Most can be given to all students at once. A notable exception is a kindergarten reading and writing assessment. It takes only 15 to 20 minutes, but it must be given to each child one on one, adding up to 300 to 400 minutes for a class of 20 kids.
Wednesday, November 19 -- 8:19 am The North County Times today laid off 25 newsroom staffers -- a significant reduction of about 25 percent in its news staff. Nine other employees were laid off companywide, constituting about a 10 percent overall reduction in staff size.
It's the third time the Times has cut its staff this year.
The Times lost 16 newsroom employees in February as part of a voluntary buyout plan. It cut another 10 people in September, including one from the newsroom. Combining all the cuts, the newspaper's editorial staff has been trimmed almost a third this year.
Editor Kent Davy said the cuts were not made throughout the newspapers owned by Lee Enterprises, the Times' publicly traded parent company, which posted a severe profit decline last week. Davy said the layoffs were a result of the "general market and advertising market."
Lee Enterprises, an Iowa-based company, has seen its stock value battered in recent years as it has continued posting declines in advertising revenue. The company, which owns the Times, St. Louis Post-Dispatch and 48 other daily papers across the country, was valued by stockholders at $2 billion in 2004. Today, all of its stock is worth $68 million.

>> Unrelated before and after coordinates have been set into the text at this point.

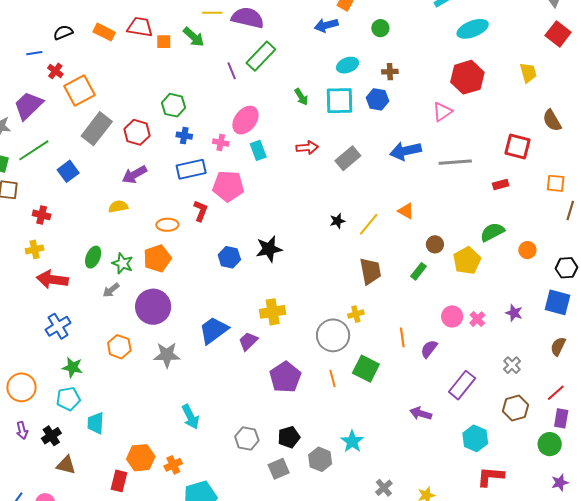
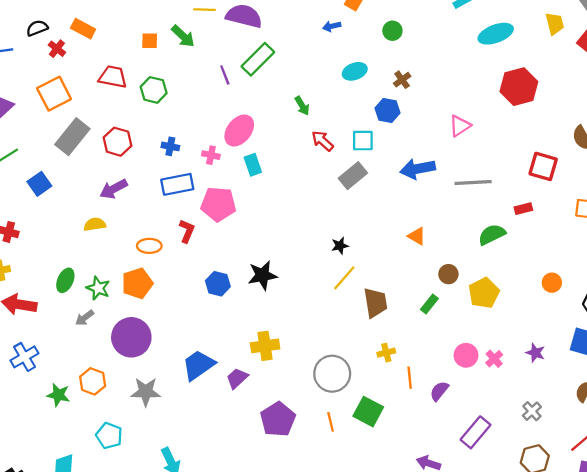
blue arrow: (326, 25) -> (332, 26), size x0.7
red trapezoid: (140, 27) -> (113, 77), moved
red cross: (55, 71) -> (57, 49), moved
brown cross: (390, 72) -> (402, 80), turned -35
yellow trapezoid: (528, 73) -> (555, 24), moved
red hexagon: (467, 77) -> (519, 87), moved
cyan square: (340, 101) -> (363, 141), moved, size x0.7
green hexagon: (174, 105) -> (154, 90), moved
red arrow: (307, 148) -> (323, 141), moved, turned -135
yellow line: (369, 224) -> (344, 278), moved
green semicircle: (492, 232) -> (492, 234), moved
yellow cross: (356, 314) -> (386, 353), moved
green star: (72, 367) -> (58, 395), moved
cyan pentagon: (68, 399) -> (109, 436), moved, turned 30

The laid-off employees will receive severance packages, though Davy would not comment on what they include. Davy said he remained hopeful about his newspaper's future.
"The newsroom in this paper is composed of extraordinarily fine people, both those who we had to say goodbye to today, but also those who remain," he said. "I have every confidence we can continue to build a fine newspaper here. This is an extraordinarily painful day. One we're sad about. But I'm confident we will rebound. This paper has a future in San Diego and North County."

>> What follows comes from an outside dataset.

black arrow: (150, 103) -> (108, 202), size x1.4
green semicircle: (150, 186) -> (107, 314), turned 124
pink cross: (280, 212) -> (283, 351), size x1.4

Update: The original version of this post incorrectly stated that Lee Enteprises posted a loss last week. The post has been updated to reflect a profit decline.

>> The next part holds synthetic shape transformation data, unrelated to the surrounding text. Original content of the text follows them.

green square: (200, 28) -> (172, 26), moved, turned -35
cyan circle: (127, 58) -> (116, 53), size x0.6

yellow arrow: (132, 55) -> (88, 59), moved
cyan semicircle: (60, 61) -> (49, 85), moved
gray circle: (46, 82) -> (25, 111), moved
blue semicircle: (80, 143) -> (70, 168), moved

Wednesday, November 19 -- 12:04 pm I can't help but posting a funny coincidence:
Today at the City Council meeting there was a presentation on the implementation of automated external defibrillators. One of the presenters was Maureen O'Connor, but not that Maureen O'Connor, the former mayor of San Diego. This O'Connor was the project coordinator for San Diego Project Heart Beat, the AED program being discussed today.
And then, a man stood up to comment and lend his support for the program.
His name: Jerry Sanders. (He was quick to point out that he is not the current mayor of San Diego.)
Tuesday, November 18 -- 6:47 pm
The San Diego Unified school board approved a proposal Tuesday night to hire an outside group to help craft evaluation criteria and procedures for school principals, despite complaints about its cost and objections from the principals association.
The proposal to craft new ways to evaluate principals gained more poignancy on the heels of a San Diego Unified report that found the district delinquent in evaluating its principals and administrators. Evaluating staffers has proved thorny in the past: San Diego Unified has twice fended off lawsuits in recent years about improper firings or evaluations of principals, said school board president Katherine Nakamura, who estimated that some administrators had not been evaluated in over a decade.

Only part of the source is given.